Start of Block

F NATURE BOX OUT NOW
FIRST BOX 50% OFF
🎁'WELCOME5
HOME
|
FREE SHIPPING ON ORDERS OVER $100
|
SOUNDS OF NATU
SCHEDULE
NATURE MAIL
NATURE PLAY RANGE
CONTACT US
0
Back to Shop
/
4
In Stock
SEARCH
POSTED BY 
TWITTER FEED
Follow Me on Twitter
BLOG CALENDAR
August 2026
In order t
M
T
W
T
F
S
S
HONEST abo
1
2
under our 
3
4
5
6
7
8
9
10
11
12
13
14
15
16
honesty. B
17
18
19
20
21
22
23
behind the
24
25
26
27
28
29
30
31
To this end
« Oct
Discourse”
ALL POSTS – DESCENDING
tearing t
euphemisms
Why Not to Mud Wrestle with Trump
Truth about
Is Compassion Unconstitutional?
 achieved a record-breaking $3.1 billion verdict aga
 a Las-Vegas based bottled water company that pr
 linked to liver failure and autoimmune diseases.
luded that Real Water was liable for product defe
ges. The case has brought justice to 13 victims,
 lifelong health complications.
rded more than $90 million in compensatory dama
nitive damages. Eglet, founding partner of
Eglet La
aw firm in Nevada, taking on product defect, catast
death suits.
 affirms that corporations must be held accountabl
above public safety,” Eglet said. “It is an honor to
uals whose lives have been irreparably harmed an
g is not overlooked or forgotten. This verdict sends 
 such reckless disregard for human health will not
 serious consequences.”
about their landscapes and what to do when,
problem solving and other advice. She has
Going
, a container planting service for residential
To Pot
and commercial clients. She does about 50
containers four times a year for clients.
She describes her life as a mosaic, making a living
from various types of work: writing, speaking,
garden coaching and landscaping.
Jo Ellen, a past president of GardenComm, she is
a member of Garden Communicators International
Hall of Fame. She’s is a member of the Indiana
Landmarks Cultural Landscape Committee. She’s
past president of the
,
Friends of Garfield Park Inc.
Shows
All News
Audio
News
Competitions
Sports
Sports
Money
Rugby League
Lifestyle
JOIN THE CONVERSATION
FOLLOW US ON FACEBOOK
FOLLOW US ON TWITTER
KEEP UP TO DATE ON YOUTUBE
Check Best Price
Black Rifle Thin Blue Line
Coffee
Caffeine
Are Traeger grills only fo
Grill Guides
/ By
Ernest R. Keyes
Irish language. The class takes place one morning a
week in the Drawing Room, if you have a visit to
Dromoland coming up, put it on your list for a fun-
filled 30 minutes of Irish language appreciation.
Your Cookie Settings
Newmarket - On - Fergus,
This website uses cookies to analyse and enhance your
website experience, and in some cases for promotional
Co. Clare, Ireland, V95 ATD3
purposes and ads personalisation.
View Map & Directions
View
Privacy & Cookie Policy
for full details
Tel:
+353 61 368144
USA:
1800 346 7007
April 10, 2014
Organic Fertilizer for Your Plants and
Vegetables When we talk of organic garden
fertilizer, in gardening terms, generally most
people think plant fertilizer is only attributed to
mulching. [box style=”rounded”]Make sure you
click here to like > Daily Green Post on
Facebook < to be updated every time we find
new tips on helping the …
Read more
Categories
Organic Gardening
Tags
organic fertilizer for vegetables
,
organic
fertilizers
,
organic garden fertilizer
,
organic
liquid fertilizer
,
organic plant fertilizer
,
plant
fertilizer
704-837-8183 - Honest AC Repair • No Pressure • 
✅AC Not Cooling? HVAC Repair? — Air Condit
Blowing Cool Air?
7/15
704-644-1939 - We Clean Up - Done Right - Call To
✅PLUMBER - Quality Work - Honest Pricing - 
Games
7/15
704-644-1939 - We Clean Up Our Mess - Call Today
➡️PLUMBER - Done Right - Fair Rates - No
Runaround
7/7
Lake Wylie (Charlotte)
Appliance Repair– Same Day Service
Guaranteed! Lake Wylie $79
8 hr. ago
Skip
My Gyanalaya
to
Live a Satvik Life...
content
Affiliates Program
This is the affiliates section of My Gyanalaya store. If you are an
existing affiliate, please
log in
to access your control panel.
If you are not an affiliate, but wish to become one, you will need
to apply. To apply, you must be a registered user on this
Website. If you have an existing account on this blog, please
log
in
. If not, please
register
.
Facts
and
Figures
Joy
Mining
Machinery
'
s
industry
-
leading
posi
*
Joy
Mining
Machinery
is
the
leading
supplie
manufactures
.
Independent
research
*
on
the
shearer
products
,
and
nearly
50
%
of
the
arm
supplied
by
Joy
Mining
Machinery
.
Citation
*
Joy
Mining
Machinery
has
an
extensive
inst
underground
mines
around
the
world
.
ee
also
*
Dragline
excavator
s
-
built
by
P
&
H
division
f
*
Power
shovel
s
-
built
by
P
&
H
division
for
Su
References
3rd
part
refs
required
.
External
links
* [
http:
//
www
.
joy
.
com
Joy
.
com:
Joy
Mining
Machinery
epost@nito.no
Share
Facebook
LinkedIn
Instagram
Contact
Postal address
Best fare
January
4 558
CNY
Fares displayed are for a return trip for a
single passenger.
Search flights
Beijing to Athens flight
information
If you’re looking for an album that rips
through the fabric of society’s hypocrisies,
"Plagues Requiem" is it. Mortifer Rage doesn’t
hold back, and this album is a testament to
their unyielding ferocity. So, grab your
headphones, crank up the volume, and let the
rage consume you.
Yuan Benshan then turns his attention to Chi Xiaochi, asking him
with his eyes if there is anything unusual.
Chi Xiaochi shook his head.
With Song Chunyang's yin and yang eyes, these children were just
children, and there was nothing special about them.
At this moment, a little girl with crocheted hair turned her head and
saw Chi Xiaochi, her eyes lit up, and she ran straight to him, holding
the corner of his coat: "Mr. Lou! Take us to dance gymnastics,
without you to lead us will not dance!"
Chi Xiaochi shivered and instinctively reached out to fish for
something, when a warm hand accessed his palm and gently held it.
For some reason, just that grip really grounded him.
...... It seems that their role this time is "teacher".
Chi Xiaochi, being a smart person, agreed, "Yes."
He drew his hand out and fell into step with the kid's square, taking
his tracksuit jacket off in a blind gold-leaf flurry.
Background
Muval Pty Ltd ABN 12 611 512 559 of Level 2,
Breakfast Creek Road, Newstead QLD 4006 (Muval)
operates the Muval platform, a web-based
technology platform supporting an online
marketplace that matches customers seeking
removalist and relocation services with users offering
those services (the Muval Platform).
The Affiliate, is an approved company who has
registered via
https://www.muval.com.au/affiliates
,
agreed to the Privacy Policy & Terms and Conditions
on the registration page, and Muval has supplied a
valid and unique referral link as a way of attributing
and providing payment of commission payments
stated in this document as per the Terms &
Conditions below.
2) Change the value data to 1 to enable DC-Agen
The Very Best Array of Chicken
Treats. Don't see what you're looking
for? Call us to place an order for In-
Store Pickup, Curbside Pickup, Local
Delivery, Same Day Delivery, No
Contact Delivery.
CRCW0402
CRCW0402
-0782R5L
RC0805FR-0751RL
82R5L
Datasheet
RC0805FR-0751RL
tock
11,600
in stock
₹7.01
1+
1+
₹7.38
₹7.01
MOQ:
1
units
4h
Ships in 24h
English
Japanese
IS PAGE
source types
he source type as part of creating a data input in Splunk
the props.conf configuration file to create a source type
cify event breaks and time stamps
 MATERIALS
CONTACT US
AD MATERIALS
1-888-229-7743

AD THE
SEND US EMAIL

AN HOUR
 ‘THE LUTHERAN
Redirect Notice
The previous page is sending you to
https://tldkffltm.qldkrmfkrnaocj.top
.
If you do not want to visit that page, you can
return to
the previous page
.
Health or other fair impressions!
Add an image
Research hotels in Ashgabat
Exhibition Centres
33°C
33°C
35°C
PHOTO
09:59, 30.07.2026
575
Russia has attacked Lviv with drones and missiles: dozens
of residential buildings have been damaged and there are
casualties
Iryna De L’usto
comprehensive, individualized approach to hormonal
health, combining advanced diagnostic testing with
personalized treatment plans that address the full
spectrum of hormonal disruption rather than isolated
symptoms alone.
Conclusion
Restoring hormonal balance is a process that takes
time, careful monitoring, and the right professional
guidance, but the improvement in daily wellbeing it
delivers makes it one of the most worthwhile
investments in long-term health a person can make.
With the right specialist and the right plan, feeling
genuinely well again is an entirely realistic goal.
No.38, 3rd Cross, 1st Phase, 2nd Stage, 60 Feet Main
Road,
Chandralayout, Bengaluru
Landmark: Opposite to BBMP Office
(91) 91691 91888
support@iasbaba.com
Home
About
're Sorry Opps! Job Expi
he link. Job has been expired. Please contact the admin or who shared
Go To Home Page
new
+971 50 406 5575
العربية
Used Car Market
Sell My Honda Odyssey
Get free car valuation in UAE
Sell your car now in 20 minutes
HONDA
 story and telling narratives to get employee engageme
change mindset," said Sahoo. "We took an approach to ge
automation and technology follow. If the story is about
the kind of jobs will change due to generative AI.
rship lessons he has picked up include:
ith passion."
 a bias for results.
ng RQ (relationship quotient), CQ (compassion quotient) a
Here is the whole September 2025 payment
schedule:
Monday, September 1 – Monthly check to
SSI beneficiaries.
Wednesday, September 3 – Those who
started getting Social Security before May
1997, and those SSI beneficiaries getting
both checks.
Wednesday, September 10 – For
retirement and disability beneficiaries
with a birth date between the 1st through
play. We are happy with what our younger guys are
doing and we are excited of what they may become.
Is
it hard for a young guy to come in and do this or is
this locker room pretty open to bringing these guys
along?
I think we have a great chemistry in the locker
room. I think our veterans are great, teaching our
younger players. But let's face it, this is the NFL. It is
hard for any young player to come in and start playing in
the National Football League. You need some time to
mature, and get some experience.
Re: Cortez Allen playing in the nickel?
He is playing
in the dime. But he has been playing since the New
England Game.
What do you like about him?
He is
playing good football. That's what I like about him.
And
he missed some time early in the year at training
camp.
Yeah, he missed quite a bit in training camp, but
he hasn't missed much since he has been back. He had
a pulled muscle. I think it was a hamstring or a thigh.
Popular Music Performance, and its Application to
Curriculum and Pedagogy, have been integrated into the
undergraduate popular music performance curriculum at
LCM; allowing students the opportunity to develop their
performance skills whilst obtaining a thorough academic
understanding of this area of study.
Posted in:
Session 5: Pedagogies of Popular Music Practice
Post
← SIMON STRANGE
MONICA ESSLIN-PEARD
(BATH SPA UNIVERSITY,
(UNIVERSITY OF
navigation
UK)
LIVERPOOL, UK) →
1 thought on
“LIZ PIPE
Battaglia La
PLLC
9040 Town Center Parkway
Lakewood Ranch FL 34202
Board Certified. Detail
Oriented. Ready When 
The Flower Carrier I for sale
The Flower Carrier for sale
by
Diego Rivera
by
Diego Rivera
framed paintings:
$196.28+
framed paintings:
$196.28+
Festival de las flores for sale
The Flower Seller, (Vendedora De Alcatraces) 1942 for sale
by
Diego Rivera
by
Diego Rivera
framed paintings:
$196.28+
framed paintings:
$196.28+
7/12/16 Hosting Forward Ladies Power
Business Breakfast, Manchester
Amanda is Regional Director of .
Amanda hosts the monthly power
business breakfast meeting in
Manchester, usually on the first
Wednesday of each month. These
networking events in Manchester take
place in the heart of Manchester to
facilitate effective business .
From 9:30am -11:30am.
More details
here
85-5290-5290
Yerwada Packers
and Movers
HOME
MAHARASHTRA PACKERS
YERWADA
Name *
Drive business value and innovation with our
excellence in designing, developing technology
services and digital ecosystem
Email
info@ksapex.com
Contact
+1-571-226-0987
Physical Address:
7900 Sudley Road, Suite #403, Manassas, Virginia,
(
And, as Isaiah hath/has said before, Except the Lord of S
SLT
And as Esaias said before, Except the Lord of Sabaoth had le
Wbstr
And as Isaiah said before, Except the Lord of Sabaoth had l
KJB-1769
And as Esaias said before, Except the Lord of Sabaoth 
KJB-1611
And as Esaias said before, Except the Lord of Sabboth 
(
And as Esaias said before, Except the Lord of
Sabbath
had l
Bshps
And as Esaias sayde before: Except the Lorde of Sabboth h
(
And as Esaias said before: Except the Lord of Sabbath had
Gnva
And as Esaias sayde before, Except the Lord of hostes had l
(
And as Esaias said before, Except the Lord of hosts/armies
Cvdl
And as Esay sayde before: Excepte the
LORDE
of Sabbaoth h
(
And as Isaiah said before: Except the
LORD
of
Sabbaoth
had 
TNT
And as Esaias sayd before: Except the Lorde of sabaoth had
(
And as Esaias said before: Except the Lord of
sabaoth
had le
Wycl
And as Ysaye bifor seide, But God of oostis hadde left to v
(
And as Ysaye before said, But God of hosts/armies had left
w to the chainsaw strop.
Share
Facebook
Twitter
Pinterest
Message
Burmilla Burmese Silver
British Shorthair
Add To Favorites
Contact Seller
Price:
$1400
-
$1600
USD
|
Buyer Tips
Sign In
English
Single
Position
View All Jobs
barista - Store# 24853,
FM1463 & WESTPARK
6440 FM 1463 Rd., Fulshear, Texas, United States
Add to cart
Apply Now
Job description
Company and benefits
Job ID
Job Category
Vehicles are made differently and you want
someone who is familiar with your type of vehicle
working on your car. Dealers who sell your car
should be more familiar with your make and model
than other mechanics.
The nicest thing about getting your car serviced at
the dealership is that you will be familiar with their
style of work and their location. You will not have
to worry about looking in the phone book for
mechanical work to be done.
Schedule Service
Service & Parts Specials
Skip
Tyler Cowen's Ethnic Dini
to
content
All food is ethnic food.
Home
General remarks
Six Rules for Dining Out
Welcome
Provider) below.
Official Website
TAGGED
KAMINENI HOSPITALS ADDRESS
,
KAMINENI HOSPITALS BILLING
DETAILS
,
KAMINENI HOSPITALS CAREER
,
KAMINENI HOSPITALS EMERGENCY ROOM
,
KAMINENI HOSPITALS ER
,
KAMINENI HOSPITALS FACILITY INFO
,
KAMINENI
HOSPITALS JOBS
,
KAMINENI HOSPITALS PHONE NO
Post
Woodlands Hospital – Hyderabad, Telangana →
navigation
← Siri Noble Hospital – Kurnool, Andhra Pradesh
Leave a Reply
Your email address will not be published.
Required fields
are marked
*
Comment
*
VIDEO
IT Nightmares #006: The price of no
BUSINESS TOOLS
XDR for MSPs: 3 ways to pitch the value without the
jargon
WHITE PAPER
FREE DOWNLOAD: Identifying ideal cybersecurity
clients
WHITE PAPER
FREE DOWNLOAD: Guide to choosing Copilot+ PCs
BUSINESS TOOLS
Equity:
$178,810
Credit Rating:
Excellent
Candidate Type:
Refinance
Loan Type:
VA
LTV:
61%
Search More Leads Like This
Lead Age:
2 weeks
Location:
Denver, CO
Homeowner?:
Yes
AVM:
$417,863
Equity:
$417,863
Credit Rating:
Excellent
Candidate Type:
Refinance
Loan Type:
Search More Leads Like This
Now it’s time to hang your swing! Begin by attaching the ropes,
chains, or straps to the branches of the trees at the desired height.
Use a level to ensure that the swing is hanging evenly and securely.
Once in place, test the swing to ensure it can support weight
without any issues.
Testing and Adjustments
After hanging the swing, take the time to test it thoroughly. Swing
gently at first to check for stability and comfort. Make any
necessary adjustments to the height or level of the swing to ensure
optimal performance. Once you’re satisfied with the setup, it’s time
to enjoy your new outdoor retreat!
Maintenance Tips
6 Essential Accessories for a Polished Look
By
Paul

End of Block

**What to produce**
Your answer should consist of the lines above that hold the word "need", copied exactly.

**Your solution**
If you are not an affiliate, but wish to become one, you will need
the National Football League. You need some time to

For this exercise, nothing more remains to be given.